Вот все бедные и пьющие артисты оперетты расхватали этот пронафталиненный хлам, залатали, где надо - и я теперь похож на памятник Дзержинскому, и тоже без головного убора.
"А вот теперь закрывай ворота!" - кричу и с разбегу бросаюсь на кровать - пружинистый матрац ещё долго, постепенно замолкая, подбрасывает мое безжизненное тело.
Но когда же все это началось! Когда она стала подозревать, что я однажды не прийду?

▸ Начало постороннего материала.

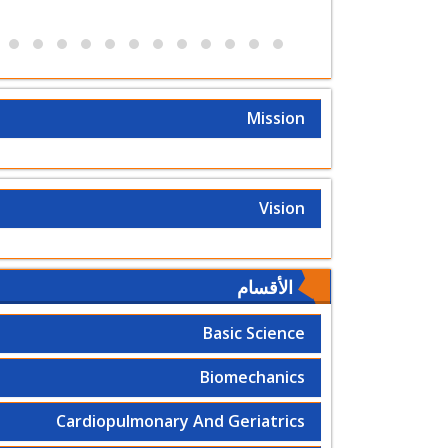
Mission
Vision
الأقسام
Basic Science
Biomechanics
Cardiopulmonary And Geriatrics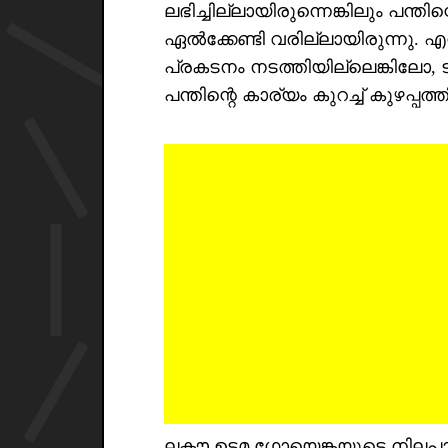
ലഭിച്ചില്ലായിരുന്നെങ്കിലും പന്
ഏൽക്കേണ്ടി വരില്ലായിരുന്നു.
പ്രകടനം നടത്തിയില്ലെങ്കിലോ, ട
പന്തിന്റെ കാര്യം കുറച്ച് കുഴപ്പത്
ലക്നൗ ഉടമ ഗോയെങ്കയുടെ നിലപാ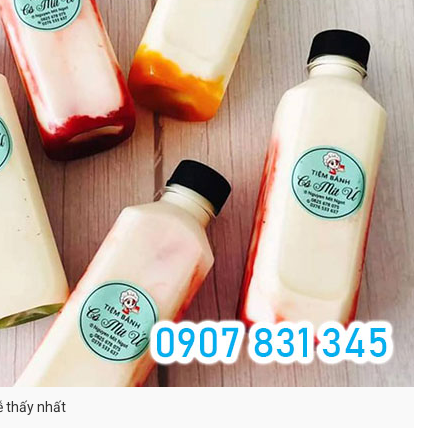
ễ thấy nhất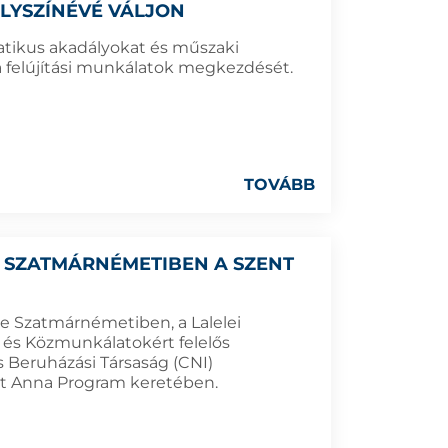
LYSZÍNÉVÉ VÁLJON
atikus akadályokat és műszaki
 felújítási munkálatok megkezdését.
TOVÁBB
L SZATMÁRNÉMETIBEN A SZENT
e Szatmárnémetiben, a Lalelei
i és Közmunkálatokért felelős
os Beruházási Társaság (CNI)
t Anna Program keretében.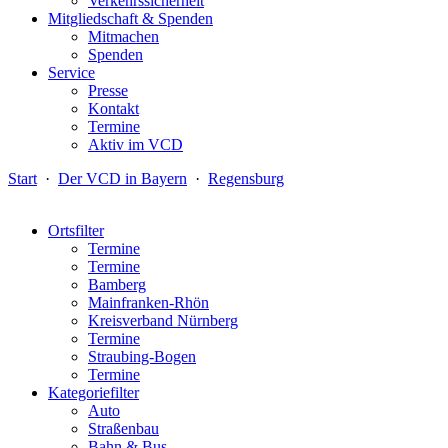
Verkehrssicherheit
Mitgliedschaft & Spenden
Mitmachen
Spenden
Service
Presse
Kontakt
Termine
Aktiv im VCD
Start
·
Der VCD in Bayern
·
Regensburg
Ortsfilter
Termine
Termine
Bamberg
Mainfranken-Rhön
Kreisverband Nürnberg
Termine
Straubing-Bogen
Termine
Kategoriefilter
Auto
Straßenbau
Bahn & Bus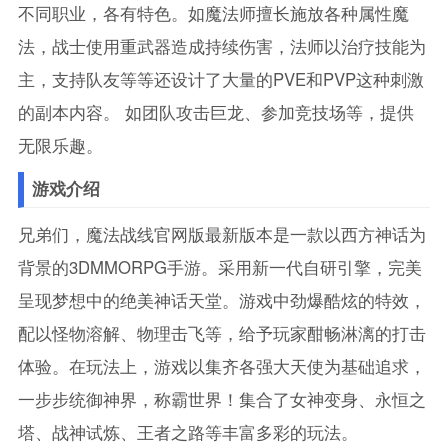
不同职业，各有特色。如魔法师擅长施放各种属性魔
法，战士使用重武器造成持续伤害，法师以治疗技能为
主，支持队友等等还设计了大量的PVE和PVP这种刺激
的副本内容。 如团队攻击巨龙、参加竞技场等，提供
无限乐趣。
游戏介绍
兄弟们，魔法战线官网版最新版本是一款以西方神话为
背景的3DMMORPG手游。采用新一代自研引擎，完美
呈现梦想中的绝美神话天堂。游戏中劲爆酷炫的特效，
配以怪物溶解、物理击飞等，给予玩家酣畅淋漓的打击
体验。在玩法上，游戏以集齐各强大天使为基础追求，
一步步统御神界，称霸世界！集合了女神变身、永恒之
塔、战神试炼、王者之路等丰富多彩的玩法。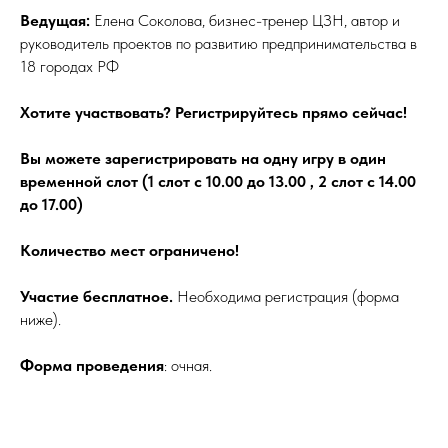
Ведущая:
Елена Соколова, бизнес-тренер ЦЗН, автор и
руководитель проектов по развитию предпринимательства в
18 городах РФ
Хотите участвовать? Регистрируйтесь прямо сейчас!
Вы можете зарегистрировать на одну игру в один
временной слот (1 слот с 10.00 до 13.00 , 2 слот с 14.00
до 17.00)
Количество мест ограничено!
Участие бесплатное.
Необходима регистрация (форма
ниже).
Форма проведения
: очная.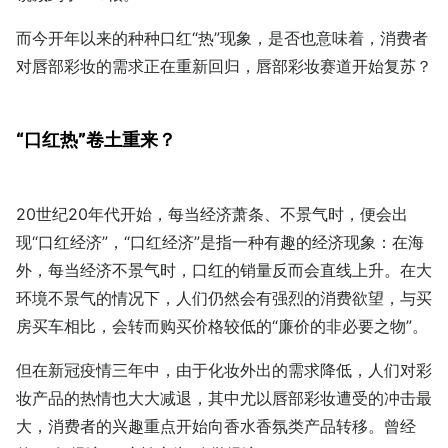
而今开年以来的种种口红“热”现象，是否也意味着，消费者
对唇部彩妆的需求正在重新回归，唇部彩妆赛道开始复苏？
“口红热”卷土重来？
20世纪20年代开始，每当经济萧条、不景气时，便会出
现“口红经济”，“口红经济”是指一种有趣的经济现象：在海
外，每当经济不景气时，口红的销量反而会直线上升。在大
环境不景气的情况下，人们仍然会有强烈的消费欲望，与买
房买车相比，会转而购买价格较低的“廉价的非必要之物”。
但在新冠疫情三年中，由于化妆外出的需求降低，人们对彩
妆产品的热情也大大减退，其中尤以唇部彩妆遭受的冲击最
大，消费者的兴趣重点开始向香水香氛类产品转移。曾经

Когда она стала смотреть на меня, появляющегося поздно ночью в дверях, как на чудо?..
Это случилось две зимы назад: я впервые напугал её.
Помню, как меня долго приводили в себя в милиции: резиновые дубинки молотили мое тело, а я только чесался и цедил с улыбкой: "Ну, уссышься". Я был избит, руки резали наручники и самостоятельно не мог подняться с кафельного пола; я сроднился с этим полом, с подошвами, наступающих на меня людей, с запахами, теми, которые на высоте носа прямостоящего человека никогда не слышны, полюбил полустертые узоры на каждой плиточке в зоне моего зрения, - я прожил целую жизнь, которая напоминает бред пьяного турка. Когда меня наконец смогли усадить на стул, в задачу мне поставили ждать. И я стал ждать, временами забываясь и заваливаясь. Наконец пришла она... с мешком вещей для меня, сухих и чистых, ведь я был весь мокрый и не было у меня ни шапки, ни шарфа, ни рукавиц. Еще она принесла южные солнцезащитные очки. Помню, лет тридцать назад она носила их сама. Припоминаю брошюру "Крым - ваша здравница", на обложке которой нарисована женщина в таких точно очках, в соломенной шляпище, в купальнике и стоит в какой-то развязной позе, даже странной для шестидесятых.
Часа в два ночи мы оказались на лавочке на бульваре (на такси денег не было). Я лег, она прикрыла меня своими теплыми тряпочками, которые впопыхах собрала в мешок, когда спешила ко мне. Мешок был сшит ею из половины холщового плаката "Солнце, воздух и вода..." - она бывший культработник. Странно, что бульвар этот находится недалеко от дома, где я родился. Я хочу сказать ей это, но тяжело поднять голову и пошевелить распухшими губами. Если мы даже соберем свои манатки сейчас и пойдем туда, нас никто не пустит: в нашем доме давно какая-то рекламная контора, а в родной комнате, должно быть, храпит ночной сторож, такой же как и я тридцатилетний парень. Изгадил перегаром гнездо мое покинутое, ясли и колыбель мою. И снится ему, что нажрался безбожно, пристает к каким-то иностранкам, провонявшим марихуаной, затем долго ищет с одной из них в ночном городе хотя бы один презерватив, всего один! Вот они едут на автобусе, идут пешком, а презерватива все нет и нет: во всех палатках продают только чертово пиво, а без презерватива - кондома иначе - нельзя, а очень хочется, до боли... сестра моя, земля моя, до боли... А иностранка шкварчит, как яичница на сковородке, что-то "Ньюёо-о-о-о-к, гё-о-о-о-кх, йо-о-о..." и постоянно убегает приседать в подворотни. "Теряем время!" - кричит он, зло тыча пальцем в циферблат командирских часов. Иностранка наконец отстает со словами "Вы меня извиняль, я вас покидаль", а он, непонятно почему, все ищет и ищет этот хренов кондом, ГАНДОН правильнее" - нарвался на милицию, и у них, мудак, спросил машинально то же, что во всех палатках. "Есть у меня один гандон для тебя", - не по-хорошему ласково пропел громила - и в сумерках обрисовалась вдруг такая здоровая, такая черная, точно сажа, и ничем, даже отдаленно, не напоминающая гандон, дубина, какую увидишь, и правда, разве что во сне. И вот теперь у него открытый перелом ноги и квитанция на штраф в заднем кармане. Парень мычит во сне: мается. Я же, привстав на локте, слежу за его сном в том окошке; в щелочке неимоверно распухшего сизого века бегает желтый злорадный, сволочной зрачок. Так тебе и надо, парень! не будешь валяться пьяный на полу моего детства.